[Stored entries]
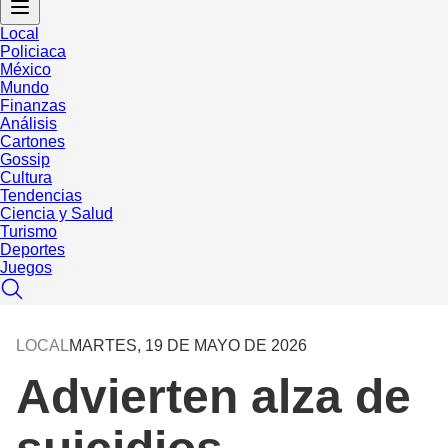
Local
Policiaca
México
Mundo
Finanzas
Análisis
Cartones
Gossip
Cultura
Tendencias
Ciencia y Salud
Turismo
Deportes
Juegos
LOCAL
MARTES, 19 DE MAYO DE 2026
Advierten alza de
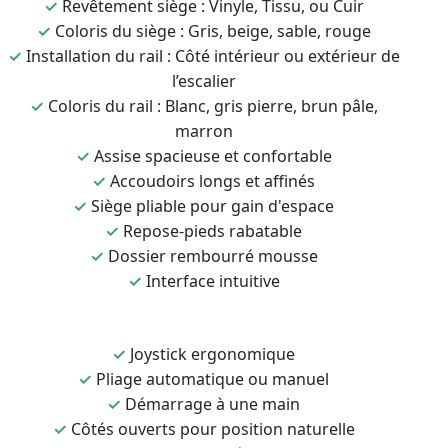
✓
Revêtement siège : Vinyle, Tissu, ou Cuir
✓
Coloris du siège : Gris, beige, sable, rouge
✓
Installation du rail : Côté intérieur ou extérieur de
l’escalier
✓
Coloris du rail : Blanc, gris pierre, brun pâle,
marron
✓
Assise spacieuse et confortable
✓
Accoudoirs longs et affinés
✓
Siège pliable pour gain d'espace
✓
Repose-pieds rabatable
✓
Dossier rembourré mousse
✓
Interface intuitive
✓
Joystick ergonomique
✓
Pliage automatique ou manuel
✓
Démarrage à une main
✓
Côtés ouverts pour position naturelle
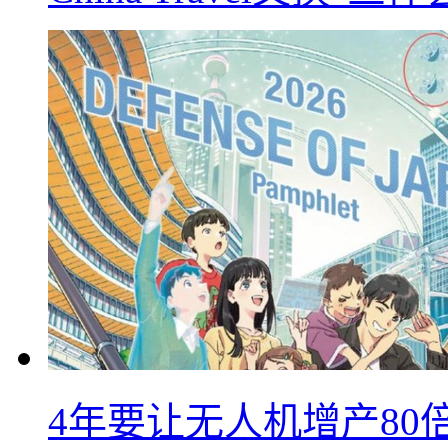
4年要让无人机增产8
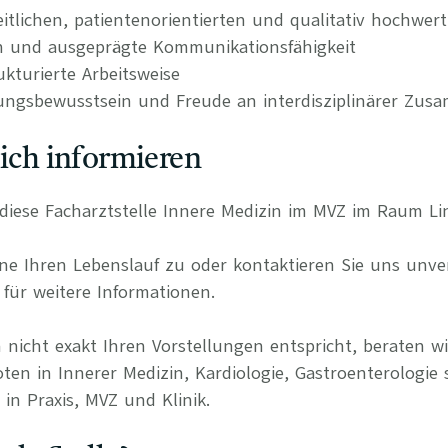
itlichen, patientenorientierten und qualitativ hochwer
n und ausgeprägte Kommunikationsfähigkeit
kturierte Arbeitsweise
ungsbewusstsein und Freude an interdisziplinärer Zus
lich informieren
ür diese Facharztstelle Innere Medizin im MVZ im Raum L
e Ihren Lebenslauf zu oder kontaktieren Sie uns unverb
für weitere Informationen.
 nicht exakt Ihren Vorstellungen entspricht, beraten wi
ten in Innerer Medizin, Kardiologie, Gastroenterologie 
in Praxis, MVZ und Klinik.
...
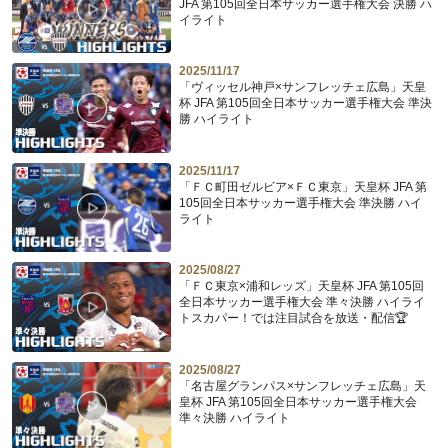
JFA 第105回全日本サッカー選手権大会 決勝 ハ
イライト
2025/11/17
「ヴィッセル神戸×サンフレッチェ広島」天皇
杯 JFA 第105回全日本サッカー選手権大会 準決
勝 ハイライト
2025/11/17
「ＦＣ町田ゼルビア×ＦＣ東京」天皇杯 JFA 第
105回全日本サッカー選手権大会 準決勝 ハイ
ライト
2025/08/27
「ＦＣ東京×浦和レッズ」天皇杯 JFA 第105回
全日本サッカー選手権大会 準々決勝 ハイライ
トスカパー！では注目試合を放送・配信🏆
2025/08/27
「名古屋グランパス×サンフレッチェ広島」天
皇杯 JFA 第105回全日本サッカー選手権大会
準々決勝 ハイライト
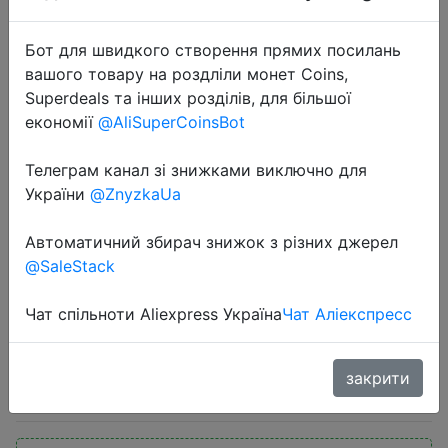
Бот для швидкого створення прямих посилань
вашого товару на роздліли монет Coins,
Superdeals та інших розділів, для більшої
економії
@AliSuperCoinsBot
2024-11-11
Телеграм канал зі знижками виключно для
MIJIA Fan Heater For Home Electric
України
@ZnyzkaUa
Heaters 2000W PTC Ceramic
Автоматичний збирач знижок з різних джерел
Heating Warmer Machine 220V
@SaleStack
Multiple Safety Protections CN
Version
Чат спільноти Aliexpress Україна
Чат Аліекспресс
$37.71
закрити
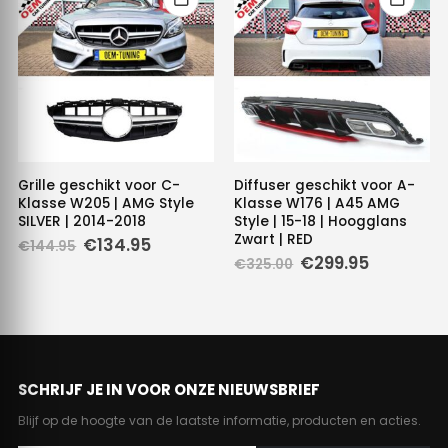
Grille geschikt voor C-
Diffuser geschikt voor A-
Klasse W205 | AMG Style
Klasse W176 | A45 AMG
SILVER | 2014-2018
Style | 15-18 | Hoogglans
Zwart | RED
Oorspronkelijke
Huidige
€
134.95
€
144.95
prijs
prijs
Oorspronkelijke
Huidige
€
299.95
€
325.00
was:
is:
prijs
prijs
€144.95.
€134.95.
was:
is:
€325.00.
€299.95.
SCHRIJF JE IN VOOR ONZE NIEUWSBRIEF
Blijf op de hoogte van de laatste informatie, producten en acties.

• WHAT IS EXPECTED:
The task calls for all lines in the entries that hold "rail".

• EXERCISE SOLUTION:
Installation du rail : Côté intérieur ou extérieur de
Coloris du rail : Blanc, gris pierre, brun pâle,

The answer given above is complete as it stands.